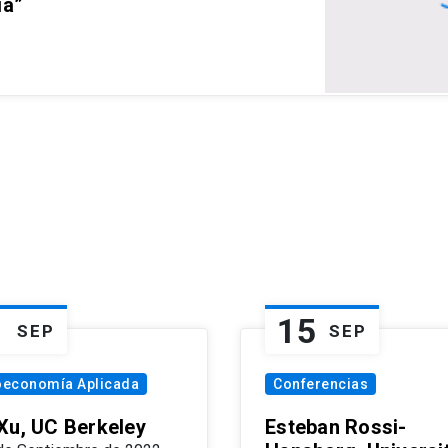
ia”
1
15
SEP
SEP
oeconomía Aplicada
Conferencias
Xu, UC Berkeley
Esteban Rossi-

----------------

*To do*.
Please repeat everything in the data above except the pictures, exactly as it reads.

*Expected answer*.
ia”
1
15
SEP
SEP
oeconomía Aplicada
Conferencias
Xu, UC Berkeley
Esteban Rossi-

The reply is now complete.